Get it right…and go un-noticed
The thing is, you need to be able to draw hands well enough for them to be ignored. This may sound peculiar, but because all of us have hands we are all incredibly aware of exactly how they look. More pertinently, we know how they don’t look. The smallest slip of line or shadow, and the illustration leaps out as the viewer as being just plain wrong. This hand below isn’t completely wrong; in fact, in most aspects it’s right. However, when shading the space next to the thumb I used too many paint marks. I think it compromises the integrity of the illustration. You notice it, because it’s not perfect.
Hands in step by step illustrations
With gardening step-by-steps, the viewer needs to focus on the information the images hold, the instructions they give. Hands are only one part of that, so although they need to be present and they need to be right; they also need to be unobtrusive.
Hands by the Old Masters
So how do you draw a hand? Well, having issues with this puts you in good company. In fact, drawing excellent hands is so unusual that we notice brilliant images such as Durer’s praying hands, or Leonardo da Vinci’s studies.
Use your own hands for reference, and try online tutorials
A good place to start is to look at the anatomy of the hand, and think about where the joints are. I find the best thing to do is to use your own hand as a subject for sketchbook studies. Try drawing simple line drawings of your hand in loads of different positions. Get used to the ways it bends and how the light falls on it. Bear in mind the different lengths of the fingers and the sinews attaching each finger to the hand. Look at the folds in curled fingers and the shape the nails make at different angles. There are loads of brilliant lessons on drawing hands online; one of the best is a collation of about 35 lessons and tip. You can find it on the “Drawn in Black” illustration site (How to draw Hands).

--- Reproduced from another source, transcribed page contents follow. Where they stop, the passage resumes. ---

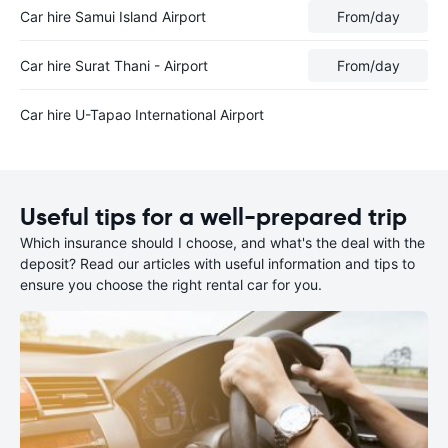
Car hire Samui Island Airport
From
/day
Car hire Surat Thani - Airport
From
/day
Car hire U-Tapao International Airport
Useful tips for a well-prepared trip
Which insurance should I choose, and what's the deal with the
deposit? Read our articles with useful information and tips to
ensure you choose the right rental car for you.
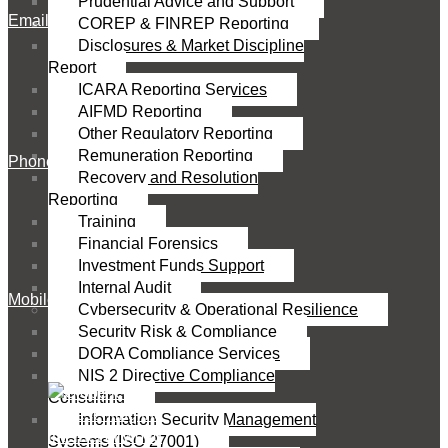
Prudential Advice and Support
Email
COREP & FINREP Reporting
Disclosures & Market Discipline
Report
ICARA Reporting Services
AIFMD Reporting
Other Regulatory Reporting
Remuneration Reporting
Phone
Recovery and Resolution
Reporting
Training
Financial Forensics
Investment Funds Support
Internal Audit
Mobile
Cybersecurity & Operational Resilience
Security Risk & Compliance
DORA Compliance Services
NIS 2 Directive Compliance
Consulting
Information Security Management
Systems (ISO 27001)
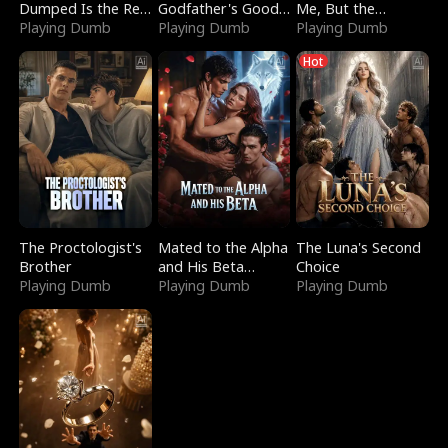
Dumped Is the Red
Godfather's Good
Me, But the
Dragon King
Playing Dumb
Girl
Playing Dumb
Dragon King
Playing Dumb
Claimed Me
Hot
The Proctologist's
Mated to the Alpha
The Luna's Second
Brother
and His Beta
Choice
Playing Dumb
(Updating)
Playing Dumb
Playing Dumb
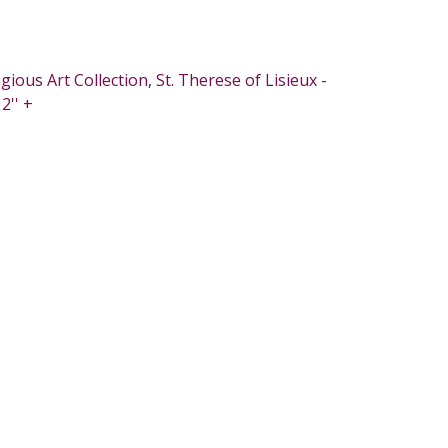
igious Art Collection
,
St. Therese of Lisieux -
2'' +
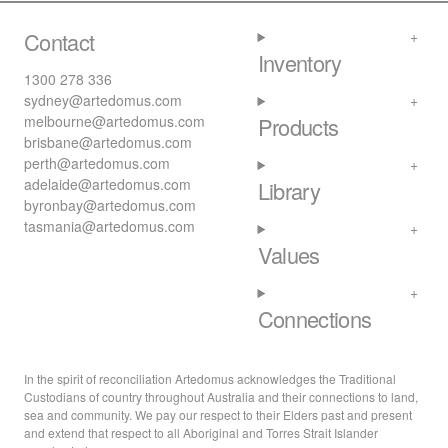
Contact
Inventory
1300 278 336
sydney@artedomus.com
melbourne@artedomus.com
Products
brisbane@artedomus.com
perth@artedomus.com
adelaide@artedomus.com
Library
byronbay@artedomus.com
tasmania@artedomus.com
Values
Connections
In the spirit of reconciliation Artedomus acknowledges the Traditional
Custodians of country throughout Australia and their connections to land,
sea and community. We pay our respect to their Elders past and present
and extend that respect to all Aboriginal and Torres Strait Islander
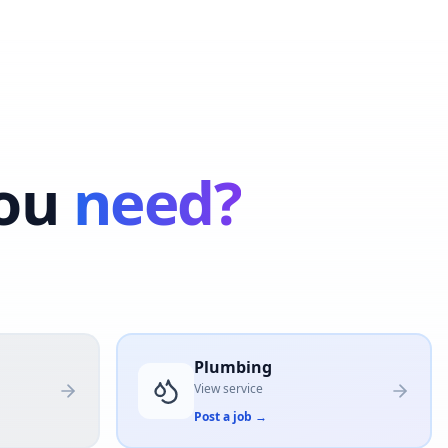
ou
need?
Plumbing
View service
Post a job
→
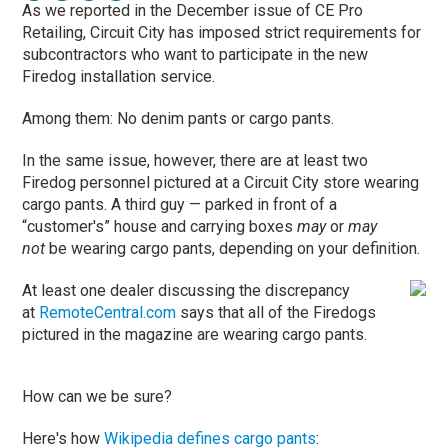
As we reported in the December issue of CE Pro
Retailing, Circuit City has imposed strict requirements for
subcontractors who want to participate in the new
Firedog installation service.
Among them: No denim pants or cargo pants.
In the same issue, however, there are at least two
Firedog personnel pictured at a Circuit City store wearing
cargo pants. A third guy — parked in front of a
“customer's” house and carrying boxes
may
or
may
not
be wearing cargo pants, depending on your definition.
At least one dealer discussing the discrepancy
at
RemoteCentral.com
says that all of the Firedogs
pictured in the magazine are wearing cargo pants.
How can we be sure?
Here's how
Wikipedia defines cargo pants
:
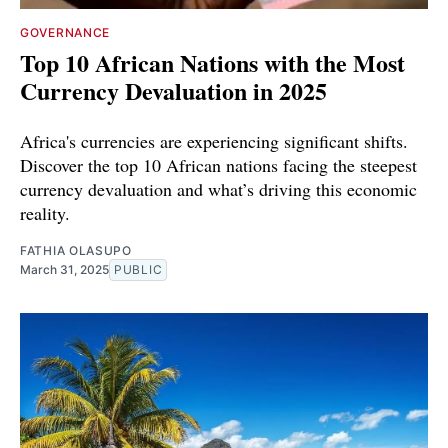
GOVERNANCE
Top 10 African Nations with the Most
Currency Devaluation in 2025
Africa's currencies are experiencing significant shifts.
Discover the top 10 African nations facing the steepest
currency devaluation and what’s driving this economic
reality.
FATHIA OLASUPO
March 31, 2025
PUBLIC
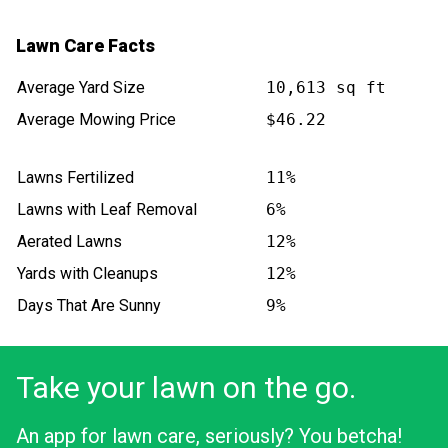
Lawn Care Facts
Average Yard Size
10,613 sq ft
Average Mowing Price
$46.22
Lawns Fertilized
11%
Lawns with Leaf Removal
6%
Aerated Lawns
12%
Yards with Cleanups
12%
Days That Are Sunny
9%
Take your lawn on the go.
An app for lawn care, seriously? You betcha!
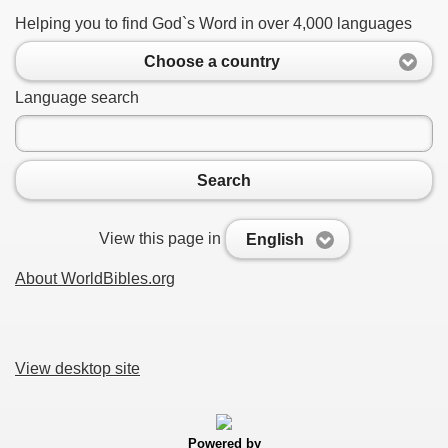
Helping you to find God`s Word in over 4,000 languages
Choose a country
Language search
Search
View this page in
English
About WorldBibles.org
View desktop site
Powered by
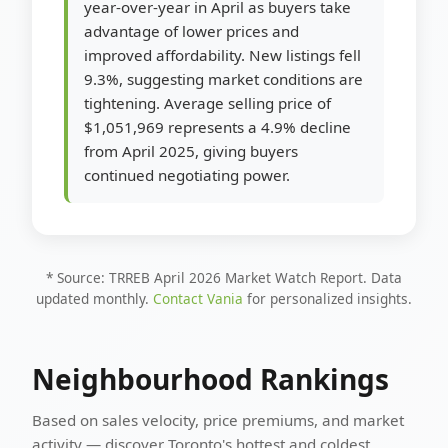
year-over-year in April as buyers take
advantage of lower prices and
improved affordability. New listings fell
9.3%, suggesting market conditions are
tightening. Average selling price of
$1,051,969 represents a 4.9% decline
from April 2025, giving buyers
continued negotiating power.
* Source: TRREB April 2026 Market Watch Report. Data
updated monthly.
Contact Vania
for personalized insights.
Neighbourhood Rankings
Based on sales velocity, price premiums, and market
activity — discover Toronto's hottest and coldest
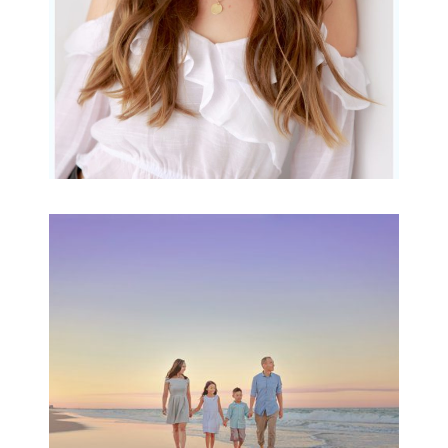
Family Beach Portrait
Session | Divina’s
Family Session
READ MORE...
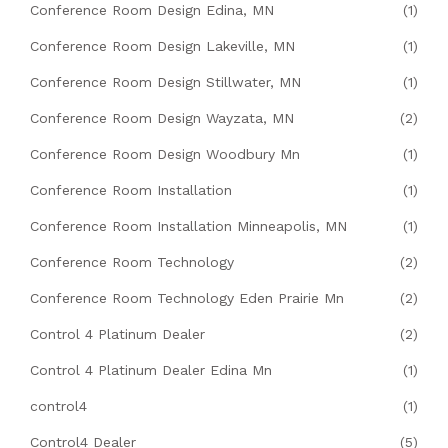
Conference Room Design Edina, MN
(1)
Conference Room Design Lakeville, MN
(1)
Conference Room Design Stillwater, MN
(1)
Conference Room Design Wayzata, MN
(2)
Conference Room Design Woodbury Mn
(1)
Conference Room Installation
(1)
Conference Room Installation Minneapolis, MN
(1)
Conference Room Technology
(2)
Conference Room Technology Eden Prairie Mn
(2)
Control 4 Platinum Dealer
(2)
Control 4 Platinum Dealer Edina Mn
(1)
control4
(1)
Control4 Dealer
(5)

However, what happens when you need to draw the hand you normally draw with? Tricky (unless you’re M.C. Escher – see below). I tend to use photos.
Using photos as reference tools
Using photos as reference is a whole topic in itself; you have to be careful not to blindly copy mistakes caused by odd angles, blurring, or lack of definition due to over-exposure. They can also be an incredibly useful tool.
Not only can photos really help with the hand itself, but can also prove invaluable when drawing other things. Snipping with scissors, holding a trowel, or using clippers; you can see the interaction between hand and object. Obviously, you often need to tweak the photo reference to make it fit the context perfectly. My reference files are full to bursting with photos of me (or other family members) pretending to dig holes, prune roses, water seedlings, or lay turf.
Whose hands should you draw and photograph?
An interesting point here is that I’ve learned over the years that some hands are far better subjects than others. The hands of my (long suffering) partner are those of a carpenter, and as such are strong and large. However, when I draw them they look chunky, shapeless, and blunt. Women’s hands tend to be more slender, and look far better when drawn. So there are often times when the main illustration will indeed be my other half, but I’ll have replaced his hands with my own. Thus far, no-one’s bothered to complain (or notice?)
Trying different mediums
Once the hand looks right, and the client says it’s good to go to final, you need to take it to completed illustration without messing up, whatever the medium.
Here’s a trial sheet done for Rodale, where we were considering which medium to work in.
Despite having done gardening illustrations for them before in pencil (as below) for The Vegetable Garden Problem Solver by Fern Marshall-Bradley and Homegrown by Marta Teegan, this time the art directors settled on pen and ink with a colour wash.
Hands: Less is more
Drawing the final, the main rule is that less is more. The less lines and detail you put in, and the fewer marks you make, the better the final hand will look. This actually means than each hand illustration consists of a very few lines; the knock-on being that every millimetre of that line has to be perfect. I wouldn’t for a second suggest that my hand illustrations are perfect, far from it, but I do believe they’re competent enough to be ignored. And to be honest, that’s all that I need them to be.